Nella masseria le volevano bene; da che aveva avuto il bambino aveva perso
la fierezza di prima ed era tornata a essere una mamma, non si preoccupava
più per sé, ma solo per il piccolo, anche nel vestirsi e
nel portamento. Pensava che, certo, sì, non aveva nulla, e morta
lei non gli avrebbe potuto lasciare nulla, ma finché poteva lavorare,
il pane e la casa non gli sarebbero mancati.

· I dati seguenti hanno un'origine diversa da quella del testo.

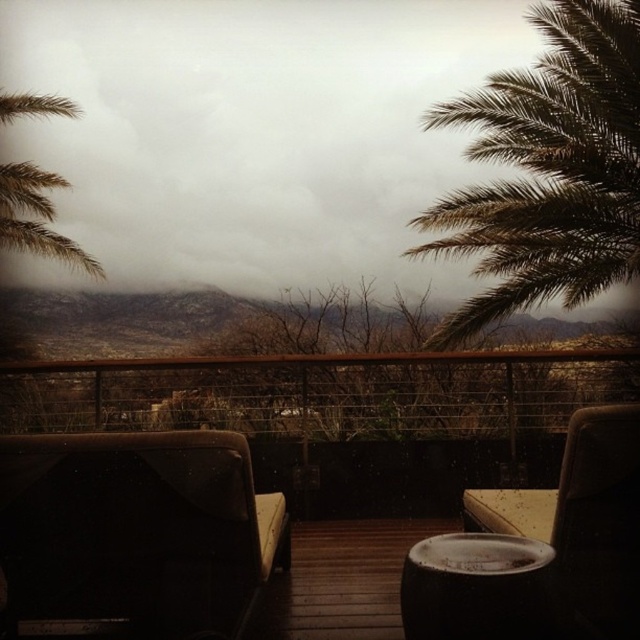 What do you see at coordinates (476, 588) in the screenshot?
I see `smooth dark brown stool at center` at bounding box center [476, 588].

From the picture: Who is lower down, smooth dark brown stool at center or green leafy palm tree at left?

smooth dark brown stool at center is below.

The image size is (640, 640). What do you see at coordinates (476, 588) in the screenshot? I see `smooth dark brown stool at center` at bounding box center [476, 588].

Locate an element on the screen. This screenshot has width=640, height=640. smooth dark brown stool at center is located at coordinates (476, 588).

Does dark brown leather armchair at lower left have a greater height compared to green leafy palm tree at left?

No.

Who is shorter, dark brown leather armchair at lower left or green leafy palm tree at left?

Standing shorter between the two is dark brown leather armchair at lower left.

The height and width of the screenshot is (640, 640). I want to click on dark brown leather armchair at lower left, so click(134, 534).

Looking at this image, is wooden deck at center further to the viewer compared to green leafy palm tree at left?

No.

Between point (278, 618) and point (28, 99), which one is positioned in front?

Point (278, 618) is more forward.

Where is `wooden deck at center`? The height and width of the screenshot is (640, 640). wooden deck at center is located at coordinates (340, 580). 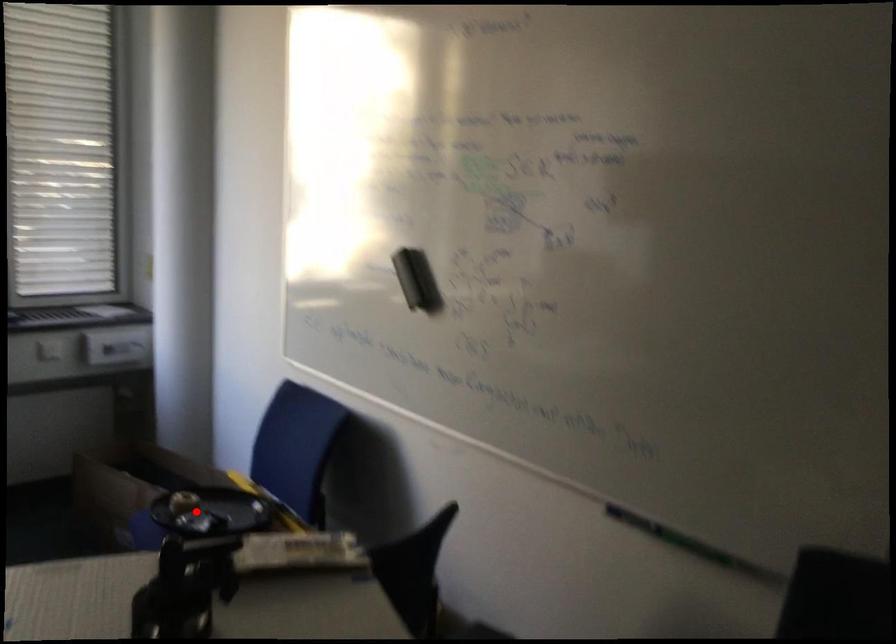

Invece le morì, che l'aveva appena
svezzato e già gioiosamente tendeva le manine a tutti e giocava
con le bambine della masseria.
Da allora si sentì improvvisamente
perduta, come non si era mai sentita prima così vuota di forze e
di volontà. Si chiuse come in una corazza d'indifferenza, ma quand'era
sola si sentiva stringere il petto dalla paura. Aveva paura. Cosa avrebbe
fatto divenuta vecchia senza nessuno, senza niente.
Morire di fame.
Ormai non si rendeva più conto
di nulla: tutti le avevano chiesto qualcosa, non aveva mai avuto nulla,
nulla, nulla.
Cominciò a desiderare una casa sua,
con mobili suoi, qualcosa si sicuro. E quando il vecchio Donato, anch'egli
diviso dalla moglie, le fece pervenire la proposta di andare a vivere con
lui, lei che lo conosceva già bene e sapeva delle sue disgrazie,
e che era un uomo buono, accettò.
Tornò a vivere in un paese: Pomarico.
Si fece amica di tutti nel vicolo, fu rispettosa e rispettata.

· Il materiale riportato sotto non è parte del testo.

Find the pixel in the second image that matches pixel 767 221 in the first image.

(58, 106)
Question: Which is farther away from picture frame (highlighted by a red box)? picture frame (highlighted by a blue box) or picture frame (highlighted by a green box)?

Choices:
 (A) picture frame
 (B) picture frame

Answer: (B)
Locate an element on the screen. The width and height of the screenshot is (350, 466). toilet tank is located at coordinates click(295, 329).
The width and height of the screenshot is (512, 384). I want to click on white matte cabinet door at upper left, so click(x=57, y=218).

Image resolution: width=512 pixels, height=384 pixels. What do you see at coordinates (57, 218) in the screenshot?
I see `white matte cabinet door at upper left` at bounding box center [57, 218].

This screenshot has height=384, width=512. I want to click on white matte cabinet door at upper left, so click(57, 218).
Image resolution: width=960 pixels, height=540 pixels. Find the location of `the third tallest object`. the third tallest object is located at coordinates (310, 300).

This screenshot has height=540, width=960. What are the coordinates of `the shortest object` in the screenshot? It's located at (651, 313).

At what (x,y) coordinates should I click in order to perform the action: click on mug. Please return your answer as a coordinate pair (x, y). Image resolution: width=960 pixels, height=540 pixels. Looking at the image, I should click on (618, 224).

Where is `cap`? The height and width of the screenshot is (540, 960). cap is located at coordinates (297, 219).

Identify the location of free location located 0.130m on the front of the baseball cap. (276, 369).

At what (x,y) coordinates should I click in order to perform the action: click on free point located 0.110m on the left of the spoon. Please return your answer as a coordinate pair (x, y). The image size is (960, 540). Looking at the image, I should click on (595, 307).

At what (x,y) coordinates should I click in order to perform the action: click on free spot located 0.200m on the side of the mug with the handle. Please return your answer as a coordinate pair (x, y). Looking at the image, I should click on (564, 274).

Qualcosa della sua bruna bellezza era
rimasto nel sorriso scintillante di quando era giovane. Ma che importanza
aveva essere bella, ora basta, e alla sera quando il tramonto riempiva
la valle di ombre e di pace, e Donato tornava dai campi e mungeva la capra,
Manuela capiva che aveva scelto la via giusta e che quei turbamenti che
la immalinconivano a tratti, col tempo a mano a mano sarebbero spariti.